Added text to indicate the minimal number of SourceBuffers implementations are expectd to support.
Comment 5 Jon Piesing (OIPF) 2013-06-11 09:55:57 UTC
This comment is submitted on behalf of the participants in the joint discussions between the Open IPTV Forum, HbbTV and the UK DTG.

Thank you for these clarifications which are very useful in helping us understand how MSE would work in our context.

Comment #3 says “I'm happy to provide guidance on the situations you outline below, but it isn't clear to me what should be changed in the spec since I believe the existing text provides the appropriate hints about what to expect.”.

We have tried to understand what “existing text” is referred to here. As far as we can see, the only link from the byte stream format to the source buffer behaviour is the following text in section 3.5.1.

"If the input buffer starts with bytes that violate the byte stream format specifications, then run the end of stream algorithm with the error parameter set to "decode" and abort this algorithm.

Remove any bytes that the byte stream format specifications say must be ignored from the start of the input buffer."

If this is the only “existing text” then;

-          We recommend some text referencing this failure mode be added to the introduction to the byte stream formats section. E.g. ‘The behavior in the event that the bytes provided to a SourceBuffer do not meet the rules defined in this section is defined in section 3.5.1, “Segment Parser Loop”.’

-          The text from section 3.5.1 talks about the input buffer starting with bytes that violate the byte stream format specifications.
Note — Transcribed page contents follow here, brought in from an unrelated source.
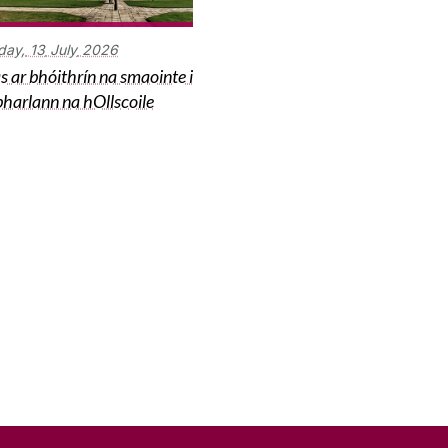
day,
13
July
2026
s ar bhóithrín na smaointe i
harlann na hOllscoile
What if the violation of the byte stream format specs isn’t at the start of the input buffer? (If you prefer we can open a new issue for this question).
Comment 6 Cyril Concolato 2013-06-11 13:25:00 UTC
(In reply to comment #3)
> Bytestream format changes are not allowed within a single SourceBuffer
> because when an application calls addSourceBuffer() to create a SourceBuffer
> it needs to specify the mimetype of the bytestream format it intends to
> append to the SourceBuffer object. Obviously MPEG-2 TS data does not conform
> to ISOBMFF bytestream spec rules so you can expect a changing to MPEG2 TS in
> a SourceBuffer created for ISOBMFF would trigger a decode error in step 2 of
> the Segment Parser Loop. If you need to support different bytestreams then
> you need to use seperate SourceBuffers for that.
> 
> I hope this clarifies things.
Actually, the spec isn't very clear about that. In Segment Parser Loop it says:
"If the input buffer starts with bytes that violate the byte stream format specifications, then run the end of stream algorithm with the error parameter set to "decode" and abort this algorithm."
Note the 's' at the end of "byte stream format specifications". So strictly speaking, MPEG-2 TS could be allowed in an ISO BMF SourceBuffer. This should probably be fixed. 
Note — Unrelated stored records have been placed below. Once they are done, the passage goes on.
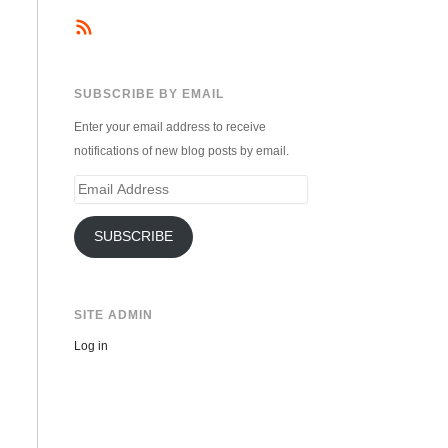
SUBSCRIBE BY EMAIL
Enter your email address to receive
notifications of new blog posts by email.
Email
Address
SUBSCRIBE
SITE ADMIN
Log in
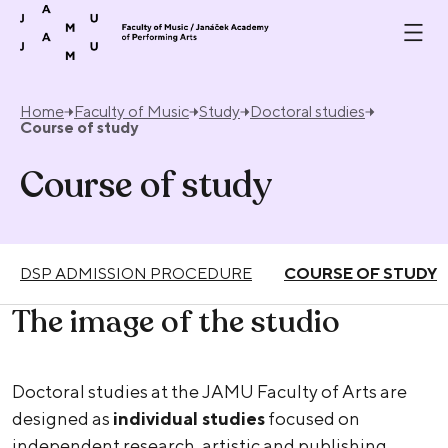
Skip to content
Home
Faculty of Music
Study
Doctoral studies
Course of study
Course of study
DSP ADMISSION PROCEDURE
COURSE OF STUDY
The image of the studio
Doctoral studies at the JAMU Faculty of Arts are
designed as
individual studies
focused on
independent research, artistic and publishing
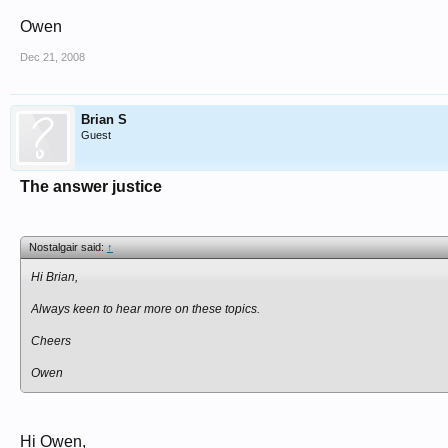
Owen
Dec 21, 2008
Brian S
Guest
The answer justice
Nostalgair said:
↑
Hi Brian,
Always keen to hear more on these topics.
Cheers
Owen
Hi Owen,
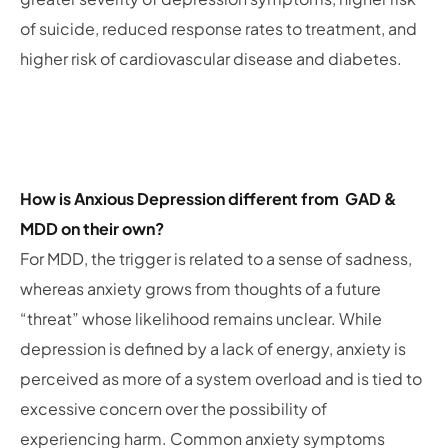
of suicide, reduced response rates to treatment, and
higher risk of cardiovascular disease and diabetes.
How is Anxious Depression different from GAD &
MDD on their own?
For MDD, the trigger is related to a sense of sadness,
whereas anxiety grows from thoughts of a future
“threat” whose likelihood remains unclear. While
depression is defined by a lack of energy, anxiety is
perceived as more of a system overload and is tied to
excessive concern over the possibility of
experiencing harm. Common anxiety symptoms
Additionally, the MIME type provided to the addSourceBuffer call is never referred to. The fix should probably mention it. 
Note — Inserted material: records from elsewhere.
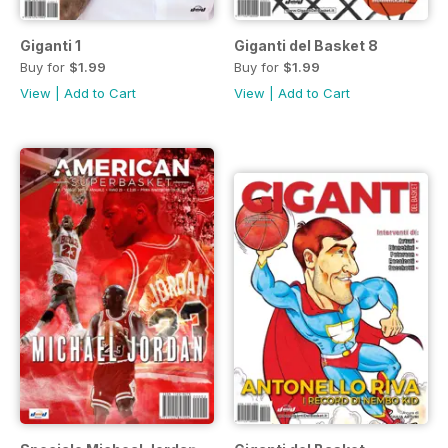
Giganti 1
Giganti del Basket 8
Buy for
$1.99
Buy for
$1.99
View
|
Add to Cart
View
|
Add to Cart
Also, it is unclear if the codec parameters passed to the addSourceBuffer call (in any) should be used to reject input data in the Segment Parser Loop (i.e. if initialization segments declaring additional tracks compared to what was passed to the addSourceBuffer call should be accepted).
Comment 7 Aaron Colwell 2013-07-02 20:17:41 UTC
Change committed.
https://dvcs.w3.org/hg/html-media/rev/b98190a4472c

- Clarified that the "decode" error should be signalled if the input buffer contains bytes that violate the byte stream specification instead of just checking to see if the start of the buffer contained invalid bytes.

- Added "SourceBuffer byte stream format specification" definition and reference to clarify that only one byte stream format can be used with a SourceBuffer and the format is selected based on the type passed to addSourceBuffer().

- Added a step to the " Initialization Segment Received" algorithm to clarify what happens if an initialization segment contains tracks with unsupported codecs.